(Beginning of ENTRIES SHOWN)

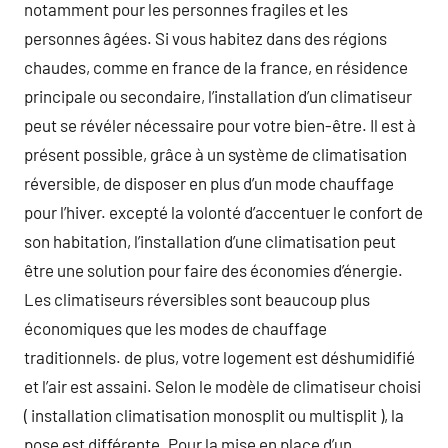
notamment pour les personnes fragiles et les
personnes âgées. Si vous habitez dans des régions
chaudes, comme en france de la france, en résidence
principale ou secondaire, l’installation d’un climatiseur
peut se révéler nécessaire pour votre bien-être. Il est à
présent possible, grâce à un système de climatisation
réversible, de disposer en plus d’un mode chauffage
pour l’hiver. excepté la volonté d’accentuer le confort de
son habitation, l’installation d’une climatisation peut
être une solution pour faire des économies d’énergie.
Les climatiseurs réversibles sont beaucoup plus
économiques que les modes de chauffage
traditionnels. de plus, votre logement est déshumidifié
et l’air est assaini. Selon le modèle de climatiseur choisi
( installation climatisation monosplit ou multisplit ), la
pose est différente. Pour la mise en place d’un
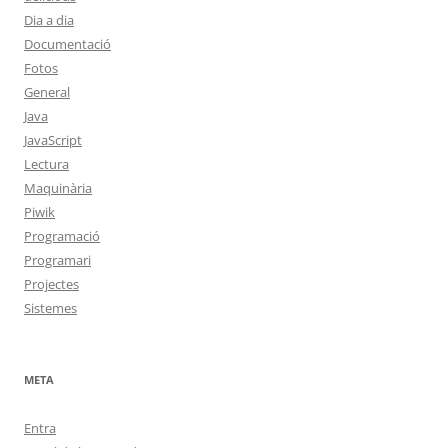
Dia a dia
Documentació
Fotos
General
Java
JavaScript
Lectura
Maquinària
Piwik
Programació
Programari
Projectes
Sistemes
META
Entra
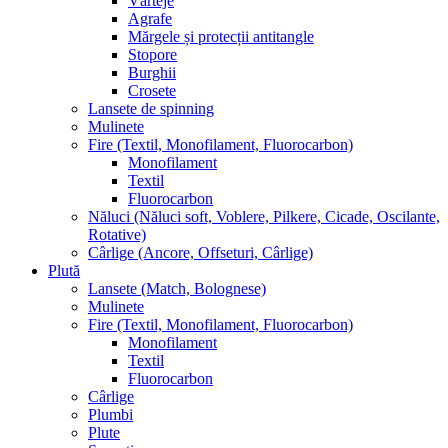
Vârteje
Agrafe
Mărgele și protecții antitangle
Stopore
Burghii
Crosete
Lansete de spinning
Mulinete
Fire (Textil, Monofilament, Fluorocarbon)
Monofilament
Textil
Fluorocarbon
Năluci (Năluci soft, Voblere, Pilkere, Cicade, Oscilante,
Rotative)
Cârlige (Ancore, Offseturi, Cârlige)
Plută
Lansete (Match, Bolognese)
Mulinete
Fire (Textil, Monofilament, Fluorocarbon)
Monofilament
Textil
Fluorocarbon
Cârlige
Plumbi
Plute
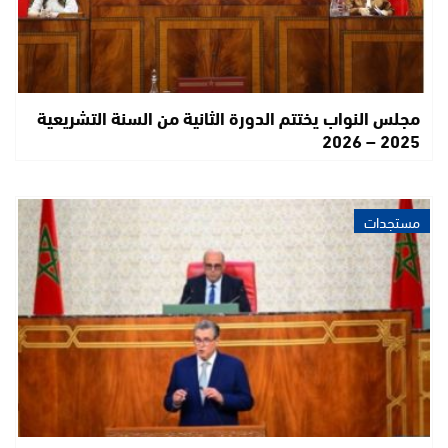
مجلس النواب يختتم الدورة الثانية من السنة التشريعية
2025 – 2026
مستجدات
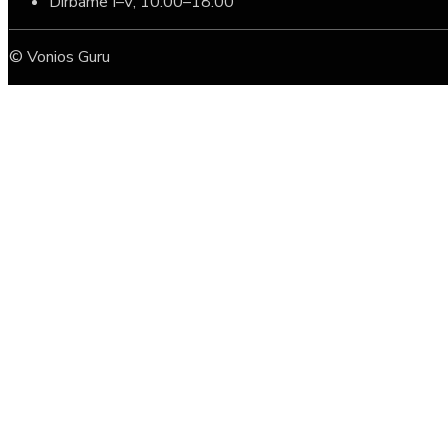
Dirbame I–V, 10:00–18:00
© Vonios Guru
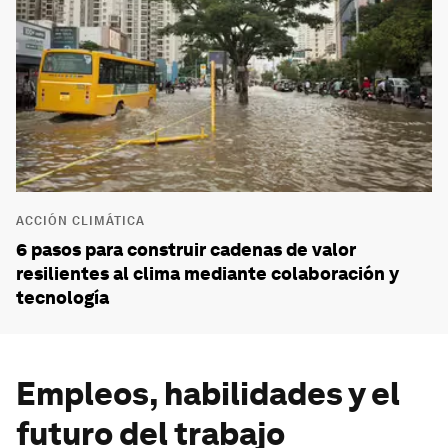
ACCIÓN CLIMÁTICA
6 pasos para construir cadenas de valor
resilientes al clima mediante colaboración y
tecnología
Empleos, habilidades y el
futuro del trabajo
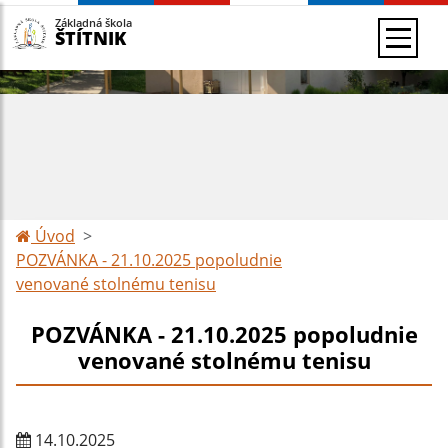
Základná škola
ŠTÍTNIK
Úvod
POZVÁNKA - 21.10.2025 popoludnie
venované stolnému tenisu
POZVÁNKA - 21.10.2025 popoludnie
venované stolnému tenisu
14.10.2025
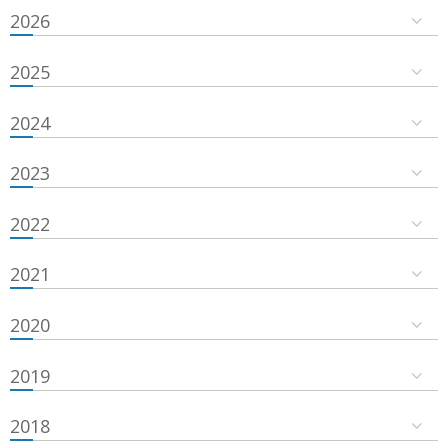
2026
2025
2024
2023
2022
2021
2020
2019
2018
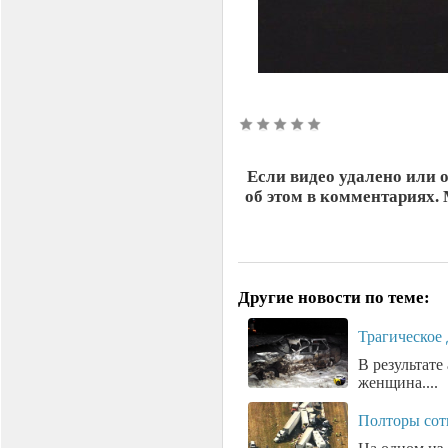
Если видео удалено или 
об этом в комментариях.
Другие новости по теме:
Трагическое 
В результате
женщина....
Полторы сот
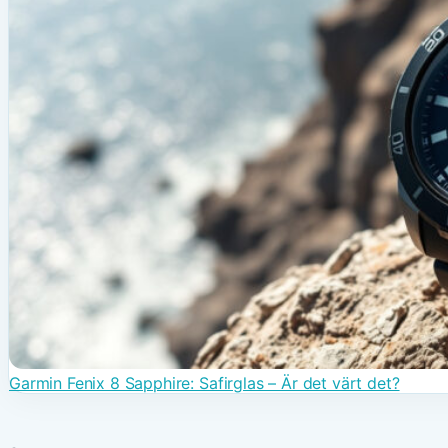
Garmin Fenix 8 Sapphire: Safirglas – Är det värt det?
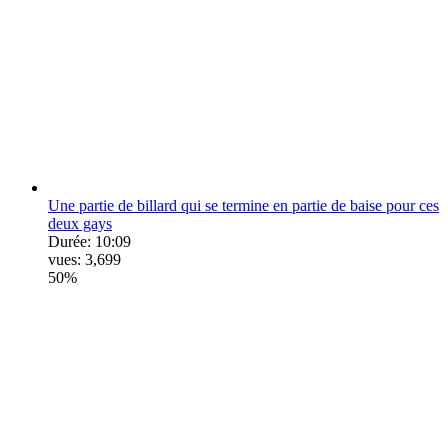
Une partie de billard qui se termine en partie de baise pour ces
deux gays
Durée:
10:09
vues:
3,699
50%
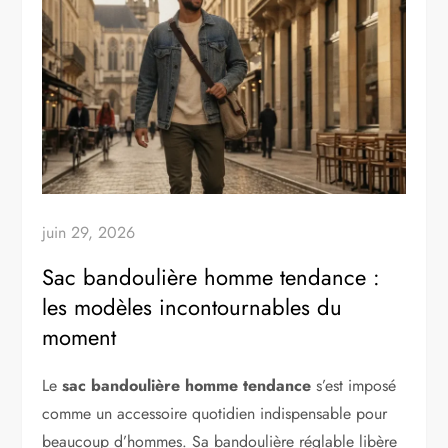
juin 29, 2026
Sac bandoulière homme tendance :
les modèles incontournables du
moment
Le
sac bandoulière homme tendance
s’est imposé
comme un accessoire quotidien indispensable pour
beaucoup d’hommes. Sa bandoulière réglable libère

(End of ENTRIES SHOWN)

#### EXERCISE INSTRUCTIONS
Leave out the images and copy all remaining data word for word.

#### ANSWER FOR THE TASK
notamment pour les personnes fragiles et les
personnes âgées. Si vous habitez dans des régions
chaudes, comme en france de la france, en résidence
principale ou secondaire, l’installation d’un climatiseur
peut se révéler nécessaire pour votre bien-être. Il est à
présent possible, grâce à un système de climatisation
réversible, de disposer en plus d’un mode chauffage
pour l’hiver. excepté la volonté d’accentuer le confort de
son habitation, l’installation d’une climatisation peut
être une solution pour faire des économies d’énergie.
Les climatiseurs réversibles sont beaucoup plus
économiques que les modes de chauffage
traditionnels. de plus, votre logement est déshumidifié
et l’air est assaini. Selon le modèle de climatiseur choisi
( installation climatisation monosplit ou multisplit ), la
pose est différente. Pour la mise en place d’un
Dia a dia
Documentació
Fotos
General
Java
JavaScript
Lectura
Maquinària
Piwik
Programació
Programari
Projectes
Sistemes
META
Entra
Vârteje
Agrafe
Mărgele și protecții antitangle
Stopore
Burghii
Crosete
Lansete de spinning
Mulinete
Fire (Textil, Monofilament, Fluorocarbon)
Monofilament
Textil
Fluorocarbon
Năluci (Năluci soft, Voblere, Pilkere, Cicade, Oscilante,
Rotative)
Cârlige (Ancore, Offseturi, Cârlige)
Plută
Lansete (Match, Bolognese)
Mulinete
Fire (Textil, Monofilament, Fluorocarbon)
Monofilament
Textil
Fluorocarbon
Cârlige
Plumbi
Plute
مجلس النواب يختتم الدورة الثانية من السنة التشريعية
2025 – 2026
مستجدات
Dirbame I–V, 10:00–18:00
© Vonios Guru
ACCIÓN CLIMÁTICA
6 pasos para construir cadenas de valor
resilientes al clima mediante colaboración y
tecnología
Empleos, habilidades y el
futuro del trabajo
Základná škola
ŠTÍTNIK
Úvod
POZVÁNKA - 21.10.2025 popoludnie
venované stolnému tenisu
POZVÁNKA - 21.10.2025 popoludnie
venované stolnému tenisu
14.10.2025
2026
2025
2024
2023
2022
2021
2020
2019
2018
Если видео удалено или 
об этом в комментариях.
Другие новости по теме:
Трагическое 
В результате
женщина....
Полторы сот
Garmin Fenix 8 Sapphire: Safirglas – Är det värt det?
Une partie de billard qui se termine en partie de baise pour ces
deux gays
Durée:
10:09
vues:
3,699
50%
juin 29, 2026
Sac bandoulière homme tendance :
les modèles incontournables du
moment
Le
sac bandoulière homme tendance
s’est imposé
comme un accessoire quotidien indispensable pour
beaucoup d’hommes. Sa bandoulière réglable libère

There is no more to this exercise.